- [Your assignment]
Transcribe the listing in full. Keep every line exactly as it stands.

- [Data under study]
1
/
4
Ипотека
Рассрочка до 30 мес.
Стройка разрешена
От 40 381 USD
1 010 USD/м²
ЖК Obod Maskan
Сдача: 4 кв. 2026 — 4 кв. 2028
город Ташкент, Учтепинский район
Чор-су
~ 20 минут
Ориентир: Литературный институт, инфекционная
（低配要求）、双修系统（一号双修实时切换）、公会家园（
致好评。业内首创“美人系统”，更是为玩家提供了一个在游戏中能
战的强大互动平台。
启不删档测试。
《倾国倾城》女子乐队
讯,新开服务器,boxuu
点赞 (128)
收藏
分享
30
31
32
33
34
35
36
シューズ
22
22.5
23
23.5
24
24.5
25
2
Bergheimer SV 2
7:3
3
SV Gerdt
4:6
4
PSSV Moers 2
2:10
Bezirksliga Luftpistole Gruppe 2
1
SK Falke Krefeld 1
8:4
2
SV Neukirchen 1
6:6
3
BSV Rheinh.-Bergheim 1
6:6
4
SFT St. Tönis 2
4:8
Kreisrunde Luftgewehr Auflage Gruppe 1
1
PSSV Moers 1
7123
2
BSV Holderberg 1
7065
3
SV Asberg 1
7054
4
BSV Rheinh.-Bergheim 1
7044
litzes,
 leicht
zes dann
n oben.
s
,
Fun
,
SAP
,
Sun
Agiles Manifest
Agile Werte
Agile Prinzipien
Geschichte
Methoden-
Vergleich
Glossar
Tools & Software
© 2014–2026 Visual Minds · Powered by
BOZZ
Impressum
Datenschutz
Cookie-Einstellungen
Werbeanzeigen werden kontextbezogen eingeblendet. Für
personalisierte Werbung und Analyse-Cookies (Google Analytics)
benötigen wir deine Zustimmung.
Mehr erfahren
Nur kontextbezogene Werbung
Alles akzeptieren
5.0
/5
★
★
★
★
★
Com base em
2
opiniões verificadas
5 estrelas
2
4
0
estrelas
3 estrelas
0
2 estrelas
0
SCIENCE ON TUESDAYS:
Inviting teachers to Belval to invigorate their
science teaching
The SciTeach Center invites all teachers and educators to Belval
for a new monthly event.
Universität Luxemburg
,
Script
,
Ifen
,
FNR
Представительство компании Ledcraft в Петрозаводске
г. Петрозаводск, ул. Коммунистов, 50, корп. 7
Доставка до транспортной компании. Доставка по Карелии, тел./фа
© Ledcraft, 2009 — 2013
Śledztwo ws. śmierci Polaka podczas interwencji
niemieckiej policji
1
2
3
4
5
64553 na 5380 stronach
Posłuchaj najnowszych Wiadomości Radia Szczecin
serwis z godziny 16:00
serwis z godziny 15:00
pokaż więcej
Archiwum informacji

- [Written solution]
1
/
4
Ипотека
Рассрочка до 30 мес.
Стройка разрешена
От 40 381 USD
1 010 USD/м²
ЖК Obod Maskan
Сдача: 4 кв. 2026 — 4 кв. 2028
город Ташкент, Учтепинский район
Чор-су
~ 20 минут
Ориентир: Литературный институт, инфекционная
（低配要求）、双修系统（一号双修实时切换）、公会家园（
致好评。业内首创“美人系统”，更是为玩家提供了一个在游戏中能
战的强大互动平台。
启不删档测试。
《倾国倾城》女子乐队
讯,新开服务器,boxuu
点赞 (128)
收藏
分享
30
31
32
33
34
35
36
シューズ
22
22.5
23
23.5
24
24.5
25
2
Bergheimer SV 2
7:3
3
SV Gerdt
4:6
4
PSSV Moers 2
2:10
Bezirksliga Luftpistole Gruppe 2
1
SK Falke Krefeld 1
8:4
2
SV Neukirchen 1
6:6
3
BSV Rheinh.-Bergheim 1
6:6
4
SFT St. Tönis 2
4:8
Kreisrunde Luftgewehr Auflage Gruppe 1
1
PSSV Moers 1
7123
2
BSV Holderberg 1
7065
3
SV Asberg 1
7054
4
BSV Rheinh.-Bergheim 1
7044
litzes,
 leicht
zes dann
n oben.
s
,
Fun
,
SAP
,
Sun
Agiles Manifest
Agile Werte
Agile Prinzipien
Geschichte
Methoden-
Vergleich
Glossar
Tools & Software
© 2014–2026 Visual Minds · Powered by
BOZZ
Impressum
Datenschutz
Cookie-Einstellungen
Werbeanzeigen werden kontextbezogen eingeblendet. Für
personalisierte Werbung und Analyse-Cookies (Google Analytics)
benötigen wir deine Zustimmung.
Mehr erfahren
Nur kontextbezogene Werbung
Alles akzeptieren
5.0
/5
★
★
★
★
★
Com base em
2
opiniões verificadas
5 estrelas
2
4
0
estrelas
3 estrelas
0
2 estrelas
0
SCIENCE ON TUESDAYS:
Inviting teachers to Belval to invigorate their
science teaching
The SciTeach Center invites all teachers and educators to Belval
for a new monthly event.
Universität Luxemburg
,
Script
,
Ifen
,
FNR
Представительство компании Ledcraft в Петрозаводске
г. Петрозаводск, ул. Коммунистов, 50, корп. 7
Доставка до транспортной компании. Доставка по Карелии, тел./фа
© Ledcraft, 2009 — 2013
Śledztwo ws. śmierci Polaka podczas interwencji
niemieckiej policji
1
2
3
4
5
64553 na 5380 stronach
Posłuchaj najnowszych Wiadomości Radia Szczecin
serwis z godziny 16:00
serwis z godziny 15:00
pokaż więcej
Archiwum informacji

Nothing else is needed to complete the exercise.